** Work item **
The answer should consist of the full listing below, repeated exactly and free of pictures.

** Material for this task **
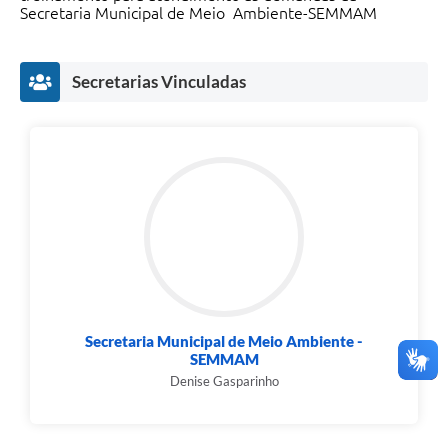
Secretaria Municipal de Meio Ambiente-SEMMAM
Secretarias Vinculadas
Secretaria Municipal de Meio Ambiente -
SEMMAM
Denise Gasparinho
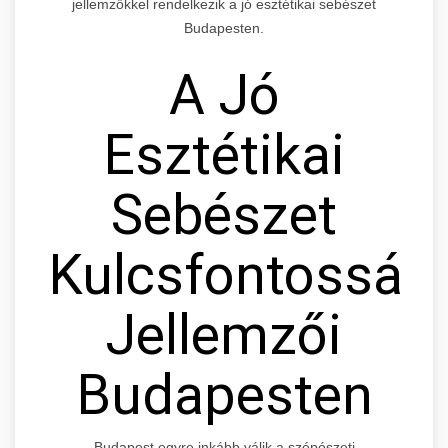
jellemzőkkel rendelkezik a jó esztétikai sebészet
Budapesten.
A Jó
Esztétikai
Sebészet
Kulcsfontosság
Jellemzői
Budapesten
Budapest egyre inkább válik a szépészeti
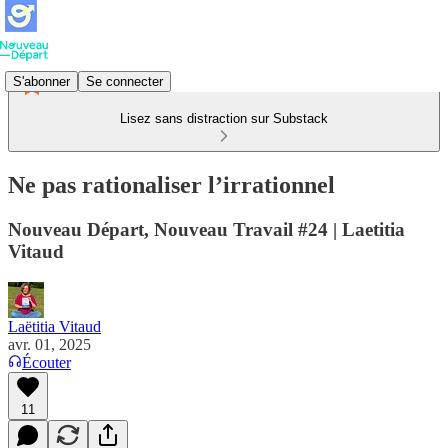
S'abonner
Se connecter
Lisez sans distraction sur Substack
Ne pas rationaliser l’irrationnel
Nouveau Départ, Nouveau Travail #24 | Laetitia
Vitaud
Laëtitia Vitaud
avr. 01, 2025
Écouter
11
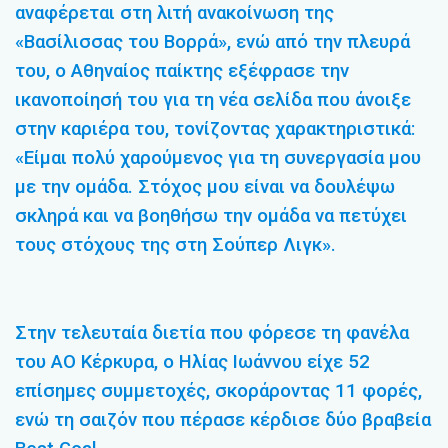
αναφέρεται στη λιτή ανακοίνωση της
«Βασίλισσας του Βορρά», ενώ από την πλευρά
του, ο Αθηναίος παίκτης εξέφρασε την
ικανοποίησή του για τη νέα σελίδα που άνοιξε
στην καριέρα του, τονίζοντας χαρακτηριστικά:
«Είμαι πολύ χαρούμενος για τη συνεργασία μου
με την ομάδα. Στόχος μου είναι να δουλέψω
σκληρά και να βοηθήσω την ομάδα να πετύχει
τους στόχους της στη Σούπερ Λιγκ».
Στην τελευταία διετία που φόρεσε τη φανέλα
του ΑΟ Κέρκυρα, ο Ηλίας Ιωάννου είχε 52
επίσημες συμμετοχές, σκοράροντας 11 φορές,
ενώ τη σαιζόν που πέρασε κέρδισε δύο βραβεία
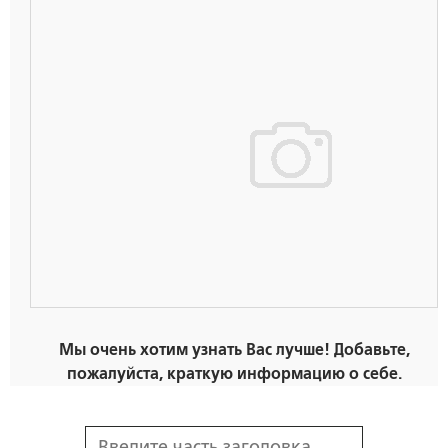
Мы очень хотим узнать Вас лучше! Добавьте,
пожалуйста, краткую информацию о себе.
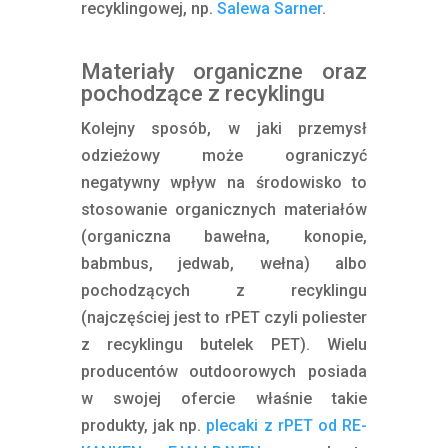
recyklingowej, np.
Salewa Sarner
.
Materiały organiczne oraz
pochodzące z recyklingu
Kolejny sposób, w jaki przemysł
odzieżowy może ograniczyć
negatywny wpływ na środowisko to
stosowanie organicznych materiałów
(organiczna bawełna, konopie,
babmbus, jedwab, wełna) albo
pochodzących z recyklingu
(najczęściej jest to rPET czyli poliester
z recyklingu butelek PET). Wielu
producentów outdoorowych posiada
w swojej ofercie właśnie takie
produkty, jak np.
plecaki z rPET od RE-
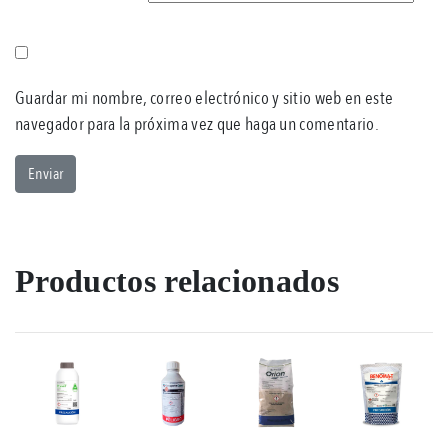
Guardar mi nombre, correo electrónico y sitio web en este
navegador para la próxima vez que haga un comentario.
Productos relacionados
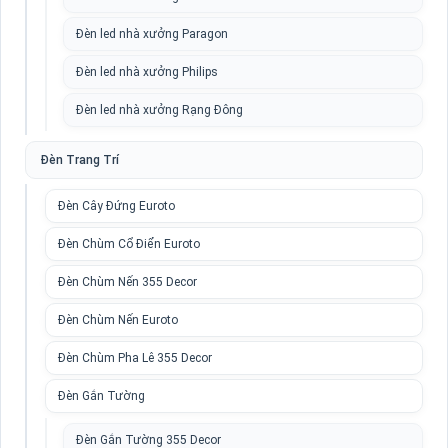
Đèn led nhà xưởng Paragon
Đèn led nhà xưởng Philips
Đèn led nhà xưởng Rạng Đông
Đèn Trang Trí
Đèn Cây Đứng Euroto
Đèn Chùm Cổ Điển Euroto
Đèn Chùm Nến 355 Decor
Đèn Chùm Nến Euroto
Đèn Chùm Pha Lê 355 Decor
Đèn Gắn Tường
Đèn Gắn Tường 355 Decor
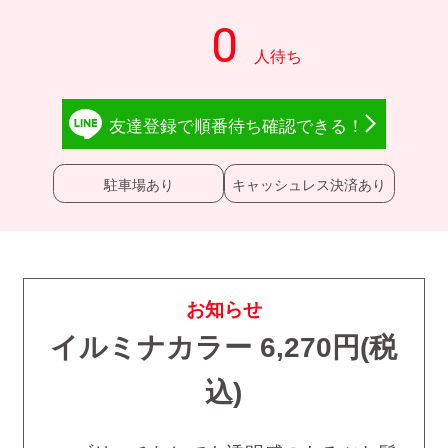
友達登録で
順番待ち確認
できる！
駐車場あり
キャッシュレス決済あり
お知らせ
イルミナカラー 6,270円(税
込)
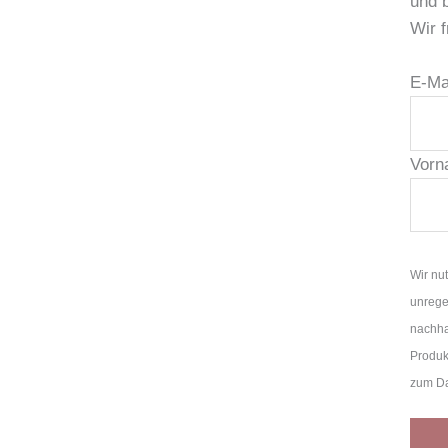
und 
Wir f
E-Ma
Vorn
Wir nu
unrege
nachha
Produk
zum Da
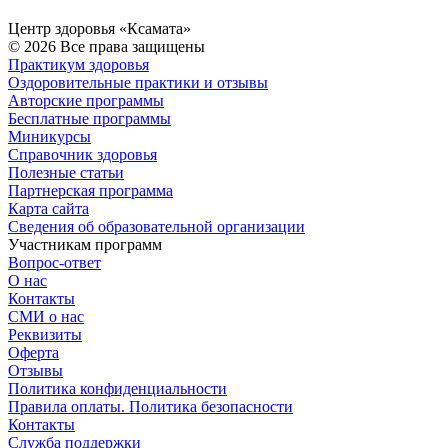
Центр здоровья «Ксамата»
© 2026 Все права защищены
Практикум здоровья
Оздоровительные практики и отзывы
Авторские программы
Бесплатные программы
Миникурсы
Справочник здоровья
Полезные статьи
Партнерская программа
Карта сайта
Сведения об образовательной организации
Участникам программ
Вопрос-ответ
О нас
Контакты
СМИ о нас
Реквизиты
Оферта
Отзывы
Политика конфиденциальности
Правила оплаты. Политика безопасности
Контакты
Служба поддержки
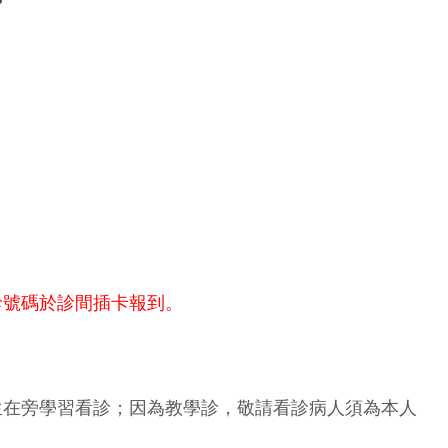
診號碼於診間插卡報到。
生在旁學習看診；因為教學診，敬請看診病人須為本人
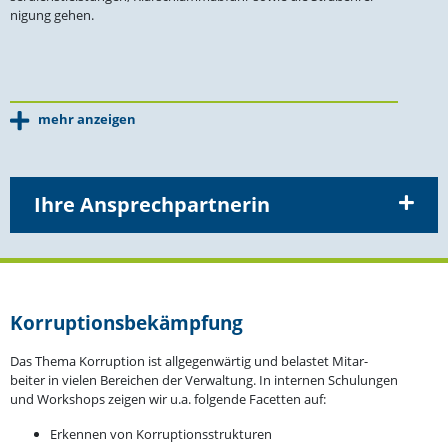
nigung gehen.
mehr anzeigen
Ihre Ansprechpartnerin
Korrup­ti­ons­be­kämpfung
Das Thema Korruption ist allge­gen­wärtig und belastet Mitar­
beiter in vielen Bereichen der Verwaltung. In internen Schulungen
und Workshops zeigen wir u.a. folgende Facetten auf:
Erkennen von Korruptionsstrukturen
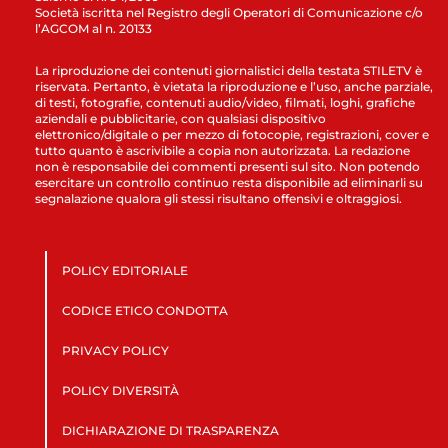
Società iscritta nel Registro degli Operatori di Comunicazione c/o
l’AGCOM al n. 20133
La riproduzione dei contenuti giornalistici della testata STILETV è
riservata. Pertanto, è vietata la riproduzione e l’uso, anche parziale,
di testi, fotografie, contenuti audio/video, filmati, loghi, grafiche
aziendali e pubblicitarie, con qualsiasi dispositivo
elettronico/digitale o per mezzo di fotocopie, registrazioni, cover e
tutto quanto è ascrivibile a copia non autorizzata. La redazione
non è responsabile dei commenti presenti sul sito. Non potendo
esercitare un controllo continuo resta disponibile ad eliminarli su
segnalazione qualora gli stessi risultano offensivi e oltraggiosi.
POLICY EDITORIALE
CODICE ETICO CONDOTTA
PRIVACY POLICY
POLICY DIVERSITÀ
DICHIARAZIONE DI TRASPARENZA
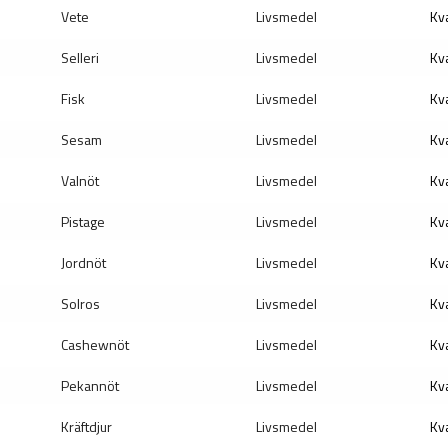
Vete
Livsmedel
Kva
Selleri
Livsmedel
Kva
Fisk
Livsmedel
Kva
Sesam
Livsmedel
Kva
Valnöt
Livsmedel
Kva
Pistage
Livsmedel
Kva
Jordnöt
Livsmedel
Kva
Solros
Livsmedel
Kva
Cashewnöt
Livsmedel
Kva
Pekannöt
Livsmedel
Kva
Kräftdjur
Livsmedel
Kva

** Answer for the task **
Secretaria Municipal de Meio Ambiente-SEMMAM
Secretarias Vinculadas
Secretaria Municipal de Meio Ambiente -
SEMMAM
Denise Gasparinho
jellemzőkkel rendelkezik a jó esztétikai sebészet
Budapesten.
A Jó
Esztétikai
Sebészet
Kulcsfontosság
Jellemzői
Budapesten
Budapest egyre inkább válik a szépészeti
S'abonner
Se connecter
Lisez sans distraction sur Substack
Ne pas rationaliser l’irrationnel
Nouveau Départ, Nouveau Travail #24 | Laetitia
Vitaud
Laëtitia Vitaud
avr. 01, 2025
Écouter
11
αναφέρεται στη λιτή ανακοίνωση της
«Βασίλισσας του Βορρά», ενώ από την πλευρά
του, ο Αθηναίος παίκτης εξέφρασε την
ικανοποίησή του για τη νέα σελίδα που άνοιξε
στην καριέρα του, τονίζοντας χαρακτηριστικά:
«Είμαι πολύ χαρούμενος για τη συνεργασία μου
με την ομάδα. Στόχος μου είναι να δουλέψω
σκληρά και να βοηθήσω την ομάδα να πετύχει
τους στόχους της στη Σούπερ Λιγκ».
Στην τελευταία διετία που φόρεσε τη φανέλα
του ΑΟ Κέρκυρα, ο Ηλίας Ιωάννου είχε 52
επίσημες συμμετοχές, σκοράροντας 11 φορές,
ενώ τη σαιζόν που πέρασε κέρδισε δύο βραβεία
Мы очень хотим узнать Вас лучше! Добавьте,
пожалуйста, краткую информацию о себе.
recyklingowej, np.
Salewa Sarner
.
Materiały organiczne oraz
pochodzące z recyklingu
Kolejny sposób, w jaki przemysł
odzieżowy może ograniczyć
negatywny wpływ na środowisko to
stosowanie organicznych materiałów
(organiczna bawełna, konopie,
babmbus, jedwab, wełna) albo
pochodzących z recyklingu
(najczęściej jest to rPET czyli poliester
z recyklingu butelek PET). Wielu
producentów outdoorowych posiada
w swojej ofercie właśnie takie
produkty, jak np.
plecaki z rPET od RE-
Guardar mi nombre, correo electrónico y sitio web en este
navegador para la próxima vez que haga un comentario.
Productos relacionados
Đèn led nhà xưởng Paragon
Đèn led nhà xưởng Philips
Đèn led nhà xưởng Rạng Đông
Đèn Trang Trí
Đèn Cây Đứng Euroto
Đèn Chùm Cổ Điển Euroto
Đèn Chùm Nến 355 Decor
Đèn Chùm Nến Euroto
Đèn Chùm Pha Lê 355 Decor
Đèn Gắn Tường
Đèn Gắn Tường 355 Decor
友達登録で
順番待ち確認
できる！
駐車場あり
キャッシュレス決済あり
お知らせ
イルミナカラー 6,270円(税
込)
und 
Wir f
E-Ma
Vorn
Wir nu
unrege
nachha
Produk
zum Da
Центр здоровья «Ксамата»
© 2026 Все права защищены
Практикум здоровья
Оздоровительные практики и отзывы
Авторские программы
Бесплатные программы
Миникурсы
Справочник здоровья
Полезные статьи
Партнерская программа
Карта сайта
Сведения об образовательной организации
Участникам программ
Вопрос-ответ
О нас
Контакты
СМИ о нас
Реквизиты
Оферта
Отзывы
Политика конфиденциальности
Правила оплаты. Политика безопасности
Контакты
Служба поддержки
診號碼於診間插卡報到。
生在旁學習看診；因為教學診，敬請看診病人須為本人
nigung gehen.
mehr anzeigen
Ihre Ansprechpartnerin
Korrup­ti­ons­be­kämpfung
Das Thema Korruption ist allge­gen­wärtig und belastet Mitar­
beiter in vielen Bereichen der Verwaltung. In internen Schulungen
und Workshops zeigen wir u.a. folgende Facetten auf:
Erkennen von Korruptionsstrukturen
Società iscritta nel Registro degli Operatori di Comunicazione c/o
l’AGCOM al n. 20133
La riproduzione dei contenuti giornalistici della testata STILETV è
riservata. Pertanto, è vietata la riproduzione e l’uso, anche parziale,
di testi, fotografie, contenuti audio/video, filmati, loghi, grafiche
aziendali e pubblicitarie, con qualsiasi dispositivo
elettronico/digitale o per mezzo di fotocopie, registrazioni, cover e
tutto quanto è ascrivibile a copia non autorizzata. La redazione
non è responsabile dei commenti presenti sul sito. Non potendo
esercitare un controllo continuo resta disponibile ad eliminarli su
segnalazione qualora gli stessi risultano offensivi e oltraggiosi.
POLICY EDITORIALE
CODICE ETICO CONDOTTA
PRIVACY POLICY
POLICY DIVERSITÀ
DICHIARAZIONE DI TRASPARENZA
Vete
Livsmedel
Kva
Selleri
Livsmedel
Kva
Fisk
Livsmedel
Kva
Sesam
Livsmedel
Kva
Valnöt
Livsmedel
Kva
Pistage
Livsmedel
Kva
Jordnöt
Livsmedel
Kva
Solros
Livsmedel
Kva
Cashewnöt
Livsmedel
Kva
Pekannöt
Livsmedel
Kva
Kräftdjur
Livsmedel
Kva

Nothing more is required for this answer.